近年、NBAのみならずアメリカのメジャースポーツ界において加熱しているスポーツブック。スポーツの勝敗を予想し、当たれば配当をもらえる合法のスポーツ賭博を指すが、その影響が度を越している模様だ。

 3月21日(現地時間20日、日付は以下同)、クリーブランド・キャバリアーズはホームでマイアミ・ヒートと対戦。試合は104−107でキャブスの敗戦となったが、試合前のインタビューでJB・ビッカースタッフHC(ヘッドコーチ)が語った内容が話題を呼んでいる。スポーツ賭博について問われたビッカースタッフは、ギャンブラーから脅迫被害を受けたことを明らかにした。

「彼ら(ギャンブラー)は私の電話番号を入手し、私の住所や子どもたちに関するクレイジーなメッセージを送りつけてきた。(賭博がある以上)私たちは危険なゲームの中で、紙一重のラインを歩いていることになるのは間違いないんだ」

 脅迫を受けたのち、ビッカースタッフはセキュリティに通報。起訴には至っていないが、ギャンブラーの居場所を特定済とのこと。ビッカースタッフは、賭博によって「試合に余計な緊張をもたらしている」とコメントを続けた。

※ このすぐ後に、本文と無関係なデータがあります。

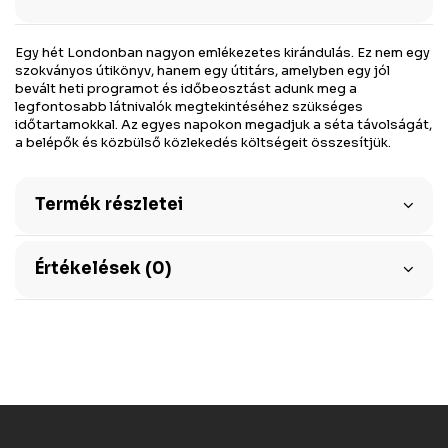
Egy hét Londonban nagyon emlékezetes kirándulás. Ez nem egy
szokványos útikönyv, hanem egy útitárs, amelyben egy jól
bevált heti programot és időbeosztást adunk meg a
legfontosabb látnivalók megtekintéséhez szükséges
időtartamokkal. Az egyes napokon megadjuk a séta távolságát,
a belépők és közbülső közlekedés költségeit összesítjük.
Termék részletei
Értékelések (0)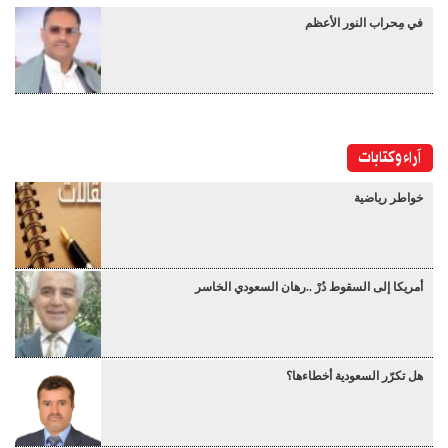
في مِحراب النور الأعظم
آراء وكتابات
خواطر رياضية
أمريكا إلى السقوط دُرْ ..رهان السعودي الخاسر
هل تكرّر السعودية أخطاءها؟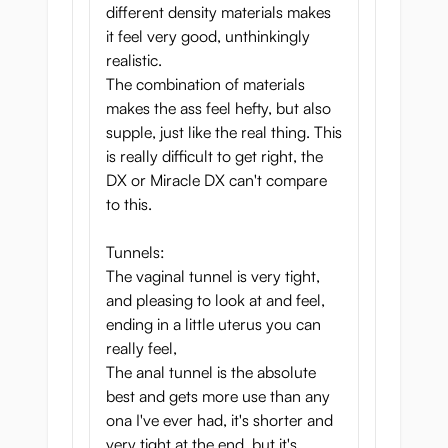
different density materials makes
it feel very good, unthinkingly
realistic.
The combination of materials
makes the ass feel hefty, but also
supple, just like the real thing. This
is really difficult to get right, the
DX or Miracle DX can't compare
to this.
Tunnels:
The vaginal tunnel is very tight,
and pleasing to look at and feel,
ending in a little uterus you can
really feel,
The anal tunnel is the absolute
best and gets more use than any
ona I've ever had, it's shorter and
very tight at the end, but it's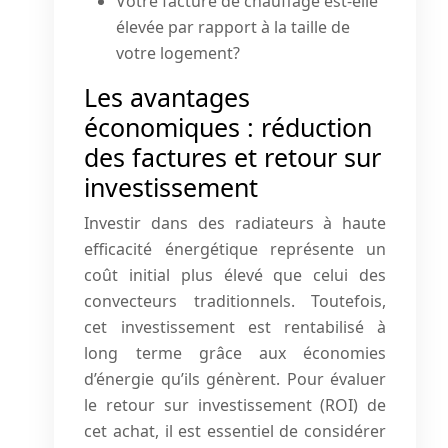
Votre facture de chauffage est-elle
élevée par rapport à la taille de
votre logement?
Les avantages
économiques : réduction
des factures et retour sur
investissement
Investir dans des radiateurs à haute
efficacité énergétique représente un
coût initial plus élevé que celui des
convecteurs traditionnels. Toutefois,
cet investissement est rentabilisé à
long terme grâce aux économies
d’énergie qu’ils génèrent. Pour évaluer
le retour sur investissement (ROI) de
cet achat, il est essentiel de considérer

「それは試合に対する集中力を奪うものになり、選手、コーチ、審判をはじめ、リーグに関わる全ての人々にとってかなり難しい問題になっている。個人的には、ギャンブルを行う観客が試合にどれだけ近づいて良いものとするか、といったセキュリティに関しても厳重に警戒する必要が出ていると思っている。多くの場合、ギャンブルをする人はそのお金で光熱費や家賃を支払っており、それ故に試合結果に対して感情的になる。だからこそ、私たちは非常に微妙なラインを歩まされることになっていると思うし、関係者全員を守るために細心の注意を払わなければいけない」

 ビッカースタッフは、キャブスが勝利している試合であっても、賭けに外れているためにファンから怒号を受けたことがあることも明かし、「ばかげている」と怒りをあらわにした。スポーツ賭博のビジネスの側面についても理解を示した上で、「度を越している」と現状に苦言を呈している。

 また、3月9日にキャブスがミネソタ・ティンバーウルブズと対戦した試合では、ルディ・ゴベアがお金を数えるようなジェスチャーを審判に対して見せつけ、テクニカルファウルを受けている。このジェスチャーは八百長を連想させ、ギャンブルが試合そのものに対して影響を与えていると思わせかねないものであることから、リーグ最大額となる10万ドルの罰金処分を科せられている。ゴベアは「ギャンブルが試合を痛めつけているように感じる」とコメントしている。

 ビッカースタッフによる今回のコメントから、スポーツ賭博は試合に余計な緊張を生んでおり、既に関係者の身に危険が及んでいることが明らかになった。リーグの持続的な発展に向け、NBAがこの問題に対してどのような改善を図るか、注目が集まる。